Church does not seek old privileges, Jesuit leader says

By Gerardo Arreola

From the Mexican newspaper La Jornada

HAVANA – Cuba’s Catholic Church is not looking to regain its privileges of the past but hopes that its faithful will have a space in a pluralistic society, said Jorge Cela, who this month assumes authority over the Jesuits in Latin America.

Among Cuban Catholics “there is a desire to regain the social space, which doesn’t mean a privileged social space but an egalitarian one,” Cela said. They want “to participate like Christians, like all other citizens, and give the Church a chance to make itself felt.”

Cela, 71, Superior of the Society of Jesus in Cuba, was just named chairman of the Conference of Provincial Jesuits of Latin America, based in Rio de Janeiro. One of the figures with the greatest intellectual renown in the region’s Catholic community, he directed the only national survey (1998-2004) made into that denomination on the island in the past half century.

 “In a way, the Constitution guarantees freedom of religion, says that everyone may believe in whatever they want, but I don’t think there is an acknowledgment of the plurality of beliefs within the social framework,” he said. “That is the road, I think. What’s being said is ‘Let us acknowledge the diversity of beliefs within the Cuban social framework […] not only individually, in the private, personal environment, but also in the social environment.’”

–A public functionary can declare himself Catholic, for instance?

– That is becoming easier. Also, access to studies. To express oneself as a citizen in public activities, in the media, and have a presence like any other citizen, that’s the social space we’re asking for. I think that it is very significant that the Church is not thinking about returning to the past, to the spaces of privilege…

–Are you referring to the 1950s?

–Yes. That did not appear in the survey and there were questions that asked specifically about it. “Do you think that the Church should have more power, or do you think that the Church should be more open to participation?” Almost no one answered that it should have more power […] History dismantled many things that the Church had. In other countries, some people would like to dismantle everything [the Church] has. Here, it happened that we were dismantled. This way, we can start from the bottom.

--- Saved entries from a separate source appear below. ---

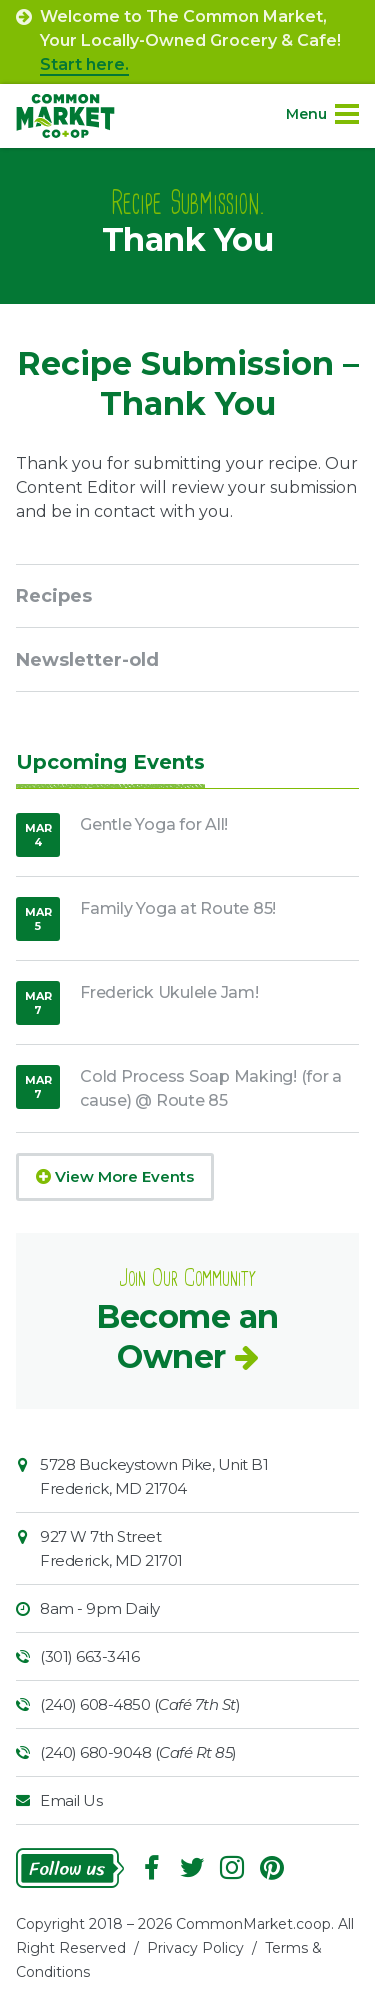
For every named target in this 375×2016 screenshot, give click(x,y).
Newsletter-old (87, 660)
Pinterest (272, 1868)
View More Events (115, 1176)
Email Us (71, 1800)
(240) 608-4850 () (140, 1704)
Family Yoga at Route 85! (178, 908)
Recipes (54, 596)
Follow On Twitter (192, 1868)
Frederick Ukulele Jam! (169, 992)
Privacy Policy (195, 1948)
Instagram (232, 1868)
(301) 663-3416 (89, 1656)
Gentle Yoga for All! (154, 824)
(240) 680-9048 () (138, 1752)
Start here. (84, 64)
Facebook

In the Catholic Church, during the construction of socialism in Cuba (1994), Raúl Gómez Treto came to the conclusion that in the 1950s that institution “enjoyed preferential treatment” vis-à-vis other denominations and had “a unique social, economic and political weight.” With a clergy of mostly conservative Spanish priests, it owned four seminaries, more than 200 schools, three universities, more than 40 shelters, eight hospitals and dozens of other institutions. In 1956, out of 6 million inhabitants, 72 percent described themselves as Catholic.

After the 1959 revolution, almost all Church goods were seized and the State assumed total control of education and health care. Some Catholics went over to the opposition, some bearing arms; some priests and religious people were expelled and some left on their own. Part of the clergy encouraged emigration, in concert with the United States, and the Church shrank on the island.

–In contrast with that period, it seems that now the Church stresses its nationalist attitude.

–That’s not new in the Church. Of course, Cuba was a colonial country and the Church came here during the colonization. But from earliest days there were figures in the Church that displayed – along with a very strong nationalism – a very strong ecclesial presence, too.

From the earliest days, there were tensions within the Church for precisely that reason, because of national pressures of independence. The Church has many figures who built much of the Cuban nationality. It could never be said that the Church identified with the United States or with foreign governments. One might say that some priests did, under certain circumstances, but [the tendency] was not very significant.

–Were those specific instances?

–I believe yes. Evidently, there were sectors that supported the Revolution with great force from within the Church. In the 1960s, when nobody was talking about a dialogue between Marxists and Christians, the declaration of Marxism provoked the strongest tensions. It wasn’t a matter of the Church being linked to the United States or Spain.

Cela said that, in the conflict, some people “had to decide between leaving the Revolution or leaving the Church in some manner,” although the desire for “a social presence” of Catholics persisted.

Now the government is returning the clergy’s belongings. When the survey was made, it was estimated that little more than 1 percent of the population (110,000 out of 11 million inhabitants) went to Sunday Mass. In the past decade, that number increased “slowly,” Cela said. “The Cuban people are very religious. After all, they have the Spanish and African traditions, both with a strong religious bent,” even though it’s not expressed in an ecclesial organization.

The Jesuit stressed that a greater freedom to express popular religiousness is evident, as shown by the 16-month journey (2010-2011) of the Virgin of Charity, when even the smallest towns held massive demonstrations.

While the visit of Pope John Paul II to Cuba in 1998 was “a key moment” in the improvement of the Church’s relations with the State (which “have strengthened” in recent years), Benedict XVI’s visit in three weeks “will go farther down that road.”